* About this exercise: Only the stretch of the listing below that runs from the line with "PythagorasByIncircle (149, 2249)" through the line with "FillInTheGaps (140, 2050)" is to be printed, exactly and with both ends.

* Given data:
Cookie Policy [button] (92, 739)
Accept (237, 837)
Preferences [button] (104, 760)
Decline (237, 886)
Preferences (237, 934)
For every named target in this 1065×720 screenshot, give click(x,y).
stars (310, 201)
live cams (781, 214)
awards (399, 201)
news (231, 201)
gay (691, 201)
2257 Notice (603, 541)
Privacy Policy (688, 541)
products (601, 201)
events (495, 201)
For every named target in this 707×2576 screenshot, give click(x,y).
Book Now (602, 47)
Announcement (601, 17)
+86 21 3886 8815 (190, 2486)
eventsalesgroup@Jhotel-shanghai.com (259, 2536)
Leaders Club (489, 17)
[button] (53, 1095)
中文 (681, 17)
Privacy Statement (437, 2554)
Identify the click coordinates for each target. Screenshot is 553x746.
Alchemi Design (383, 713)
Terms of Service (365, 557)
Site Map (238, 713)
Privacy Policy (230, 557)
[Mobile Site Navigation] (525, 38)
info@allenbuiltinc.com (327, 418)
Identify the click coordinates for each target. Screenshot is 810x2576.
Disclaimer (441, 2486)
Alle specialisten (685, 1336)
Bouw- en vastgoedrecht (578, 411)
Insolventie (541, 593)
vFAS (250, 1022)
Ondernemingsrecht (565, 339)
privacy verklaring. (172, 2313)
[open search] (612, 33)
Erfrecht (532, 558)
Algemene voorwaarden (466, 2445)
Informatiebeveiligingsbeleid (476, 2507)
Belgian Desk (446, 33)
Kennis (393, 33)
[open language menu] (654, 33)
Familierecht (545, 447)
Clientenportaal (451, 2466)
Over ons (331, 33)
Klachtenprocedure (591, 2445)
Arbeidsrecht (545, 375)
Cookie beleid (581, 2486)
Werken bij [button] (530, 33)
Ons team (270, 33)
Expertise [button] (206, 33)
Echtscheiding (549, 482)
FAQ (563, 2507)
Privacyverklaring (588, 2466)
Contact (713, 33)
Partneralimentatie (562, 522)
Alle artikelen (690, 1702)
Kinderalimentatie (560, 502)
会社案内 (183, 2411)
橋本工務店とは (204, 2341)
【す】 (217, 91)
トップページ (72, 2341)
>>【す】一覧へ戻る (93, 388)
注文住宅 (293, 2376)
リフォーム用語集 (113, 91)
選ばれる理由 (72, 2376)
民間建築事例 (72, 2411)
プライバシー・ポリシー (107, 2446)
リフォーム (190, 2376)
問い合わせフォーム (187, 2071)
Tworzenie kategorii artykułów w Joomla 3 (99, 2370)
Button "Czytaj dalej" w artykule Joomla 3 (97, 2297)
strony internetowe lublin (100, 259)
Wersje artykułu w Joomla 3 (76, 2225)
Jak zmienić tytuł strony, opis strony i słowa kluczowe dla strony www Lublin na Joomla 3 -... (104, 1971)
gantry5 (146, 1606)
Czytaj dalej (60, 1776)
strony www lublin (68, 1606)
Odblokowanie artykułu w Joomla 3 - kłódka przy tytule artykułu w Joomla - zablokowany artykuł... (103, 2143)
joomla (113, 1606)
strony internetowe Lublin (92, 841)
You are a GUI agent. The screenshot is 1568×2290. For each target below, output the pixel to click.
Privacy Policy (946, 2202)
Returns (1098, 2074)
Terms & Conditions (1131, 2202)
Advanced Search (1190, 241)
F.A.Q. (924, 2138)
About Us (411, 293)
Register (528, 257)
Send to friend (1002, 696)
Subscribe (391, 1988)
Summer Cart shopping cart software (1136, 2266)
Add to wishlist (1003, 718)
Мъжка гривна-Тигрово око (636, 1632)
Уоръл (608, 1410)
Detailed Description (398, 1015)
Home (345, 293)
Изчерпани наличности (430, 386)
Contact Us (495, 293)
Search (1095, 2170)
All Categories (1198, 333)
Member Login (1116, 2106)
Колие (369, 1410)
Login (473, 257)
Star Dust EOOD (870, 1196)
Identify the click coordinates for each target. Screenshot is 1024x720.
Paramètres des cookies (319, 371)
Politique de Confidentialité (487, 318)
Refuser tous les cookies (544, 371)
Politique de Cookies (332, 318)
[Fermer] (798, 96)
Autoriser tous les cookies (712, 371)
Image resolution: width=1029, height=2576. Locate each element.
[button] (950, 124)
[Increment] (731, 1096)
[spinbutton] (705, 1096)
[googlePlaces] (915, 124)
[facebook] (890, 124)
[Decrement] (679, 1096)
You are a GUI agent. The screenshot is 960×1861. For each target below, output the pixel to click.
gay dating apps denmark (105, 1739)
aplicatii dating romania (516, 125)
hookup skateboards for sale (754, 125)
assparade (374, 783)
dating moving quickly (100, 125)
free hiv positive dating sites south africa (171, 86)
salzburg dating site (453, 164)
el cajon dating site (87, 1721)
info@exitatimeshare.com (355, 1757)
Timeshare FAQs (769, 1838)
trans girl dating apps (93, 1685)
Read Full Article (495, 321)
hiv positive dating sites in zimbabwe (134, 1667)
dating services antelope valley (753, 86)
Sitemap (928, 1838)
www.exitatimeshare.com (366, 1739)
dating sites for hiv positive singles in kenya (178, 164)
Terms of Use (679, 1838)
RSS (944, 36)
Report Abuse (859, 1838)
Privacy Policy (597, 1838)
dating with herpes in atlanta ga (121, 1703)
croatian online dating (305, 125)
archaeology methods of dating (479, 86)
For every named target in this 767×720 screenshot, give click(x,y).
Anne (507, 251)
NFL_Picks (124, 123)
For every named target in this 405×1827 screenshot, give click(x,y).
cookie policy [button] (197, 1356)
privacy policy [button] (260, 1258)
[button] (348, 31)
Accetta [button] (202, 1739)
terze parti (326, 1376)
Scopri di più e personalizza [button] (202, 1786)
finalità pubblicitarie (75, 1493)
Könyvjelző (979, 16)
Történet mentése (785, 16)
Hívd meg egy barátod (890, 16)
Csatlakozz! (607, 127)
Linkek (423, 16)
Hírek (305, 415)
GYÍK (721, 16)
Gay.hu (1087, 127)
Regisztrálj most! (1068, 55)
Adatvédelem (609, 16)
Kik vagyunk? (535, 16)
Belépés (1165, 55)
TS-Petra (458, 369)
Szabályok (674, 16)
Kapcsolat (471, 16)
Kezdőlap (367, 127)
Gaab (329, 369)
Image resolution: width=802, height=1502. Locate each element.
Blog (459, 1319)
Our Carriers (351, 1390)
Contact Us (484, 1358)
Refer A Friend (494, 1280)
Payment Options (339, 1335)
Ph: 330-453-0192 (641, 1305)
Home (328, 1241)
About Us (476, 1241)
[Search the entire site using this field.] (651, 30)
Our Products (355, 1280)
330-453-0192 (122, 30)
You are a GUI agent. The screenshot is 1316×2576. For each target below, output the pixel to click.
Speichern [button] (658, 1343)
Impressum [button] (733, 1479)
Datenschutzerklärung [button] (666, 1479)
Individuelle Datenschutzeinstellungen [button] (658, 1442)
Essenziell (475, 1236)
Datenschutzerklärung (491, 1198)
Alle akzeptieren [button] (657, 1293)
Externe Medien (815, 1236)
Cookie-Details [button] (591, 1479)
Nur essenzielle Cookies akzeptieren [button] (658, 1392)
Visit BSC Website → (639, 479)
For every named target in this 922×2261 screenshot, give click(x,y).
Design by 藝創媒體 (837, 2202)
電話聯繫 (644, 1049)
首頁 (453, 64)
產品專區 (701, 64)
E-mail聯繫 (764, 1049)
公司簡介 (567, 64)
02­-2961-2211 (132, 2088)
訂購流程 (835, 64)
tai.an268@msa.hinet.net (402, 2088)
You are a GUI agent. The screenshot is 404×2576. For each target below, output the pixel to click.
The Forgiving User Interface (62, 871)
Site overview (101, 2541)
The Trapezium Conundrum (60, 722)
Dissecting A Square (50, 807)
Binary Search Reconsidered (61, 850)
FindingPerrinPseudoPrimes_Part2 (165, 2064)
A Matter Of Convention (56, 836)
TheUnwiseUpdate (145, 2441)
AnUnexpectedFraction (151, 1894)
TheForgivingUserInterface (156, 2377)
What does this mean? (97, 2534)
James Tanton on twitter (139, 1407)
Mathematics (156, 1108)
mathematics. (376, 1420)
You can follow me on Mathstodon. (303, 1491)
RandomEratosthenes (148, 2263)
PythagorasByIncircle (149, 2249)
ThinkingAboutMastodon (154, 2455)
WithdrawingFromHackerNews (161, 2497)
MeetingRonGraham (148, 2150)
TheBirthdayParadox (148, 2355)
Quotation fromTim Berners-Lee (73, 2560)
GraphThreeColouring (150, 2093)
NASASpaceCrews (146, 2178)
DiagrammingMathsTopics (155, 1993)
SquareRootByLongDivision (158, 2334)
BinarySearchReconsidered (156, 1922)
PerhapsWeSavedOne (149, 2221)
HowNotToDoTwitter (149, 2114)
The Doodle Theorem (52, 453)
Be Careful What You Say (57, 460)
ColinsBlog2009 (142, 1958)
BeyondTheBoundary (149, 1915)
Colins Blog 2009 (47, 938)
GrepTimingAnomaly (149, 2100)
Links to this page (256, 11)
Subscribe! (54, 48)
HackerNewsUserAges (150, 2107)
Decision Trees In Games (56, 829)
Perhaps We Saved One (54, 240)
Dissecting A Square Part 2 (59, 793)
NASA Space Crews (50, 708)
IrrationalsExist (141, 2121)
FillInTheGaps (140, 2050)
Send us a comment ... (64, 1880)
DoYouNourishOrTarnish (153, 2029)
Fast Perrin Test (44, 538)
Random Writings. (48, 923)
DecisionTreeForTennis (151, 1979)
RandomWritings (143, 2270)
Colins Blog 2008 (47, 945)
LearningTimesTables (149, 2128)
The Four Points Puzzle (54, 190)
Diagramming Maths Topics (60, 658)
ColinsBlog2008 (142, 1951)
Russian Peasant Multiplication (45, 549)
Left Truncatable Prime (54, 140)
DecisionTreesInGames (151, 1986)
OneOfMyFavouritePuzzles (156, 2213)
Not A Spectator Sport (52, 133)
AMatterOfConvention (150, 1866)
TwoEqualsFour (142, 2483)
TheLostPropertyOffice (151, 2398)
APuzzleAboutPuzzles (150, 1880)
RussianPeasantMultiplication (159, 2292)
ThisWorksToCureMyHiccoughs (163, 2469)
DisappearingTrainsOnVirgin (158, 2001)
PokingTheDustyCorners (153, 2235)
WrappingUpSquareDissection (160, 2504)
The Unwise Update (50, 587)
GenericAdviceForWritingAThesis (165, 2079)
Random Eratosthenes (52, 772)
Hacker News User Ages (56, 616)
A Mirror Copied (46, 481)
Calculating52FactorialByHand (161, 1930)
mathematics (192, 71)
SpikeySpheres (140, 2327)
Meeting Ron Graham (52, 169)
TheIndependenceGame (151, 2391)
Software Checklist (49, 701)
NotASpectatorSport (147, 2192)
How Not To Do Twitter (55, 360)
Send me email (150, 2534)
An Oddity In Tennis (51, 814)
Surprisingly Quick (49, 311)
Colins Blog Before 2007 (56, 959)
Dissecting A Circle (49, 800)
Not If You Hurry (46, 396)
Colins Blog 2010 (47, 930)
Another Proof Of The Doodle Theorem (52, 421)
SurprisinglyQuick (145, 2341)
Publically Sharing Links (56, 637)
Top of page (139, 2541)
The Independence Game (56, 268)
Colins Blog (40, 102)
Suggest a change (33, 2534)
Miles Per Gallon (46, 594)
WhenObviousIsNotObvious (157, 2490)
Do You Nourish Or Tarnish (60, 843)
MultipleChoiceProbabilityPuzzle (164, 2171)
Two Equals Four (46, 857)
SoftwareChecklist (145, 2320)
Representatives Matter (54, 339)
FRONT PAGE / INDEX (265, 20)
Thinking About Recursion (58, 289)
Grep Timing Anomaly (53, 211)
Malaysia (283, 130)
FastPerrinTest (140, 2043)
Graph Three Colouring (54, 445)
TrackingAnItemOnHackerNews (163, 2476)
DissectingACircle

* Answer below:
PythagorasByIncircle (149, 2249)
ThinkingAboutMastodon (154, 2455)
WithdrawingFromHackerNews (161, 2497)
MeetingRonGraham (148, 2150)
TheBirthdayParadox (148, 2355)
Quotation fromTim Berners-Lee (73, 2560)
GraphThreeColouring (150, 2093)
NASASpaceCrews (146, 2178)
DiagrammingMathsTopics (155, 1993)
SquareRootByLongDivision (158, 2334)
BinarySearchReconsidered (156, 1922)
PerhapsWeSavedOne (149, 2221)
HowNotToDoTwitter (149, 2114)
The Doodle Theorem (52, 453)
Be Careful What You Say (57, 460)
ColinsBlog2009 (142, 1958)
BeyondTheBoundary (149, 1915)
Colins Blog 2009 (47, 938)
GrepTimingAnomaly (149, 2100)
Links to this page (256, 11)
Subscribe! (54, 48)
HackerNewsUserAges (150, 2107)
Decision Trees In Games (56, 829)
Perhaps We Saved One (54, 240)
Dissecting A Square Part 2 (59, 793)
NASA Space Crews (50, 708)
IrrationalsExist (141, 2121)
FillInTheGaps (140, 2050)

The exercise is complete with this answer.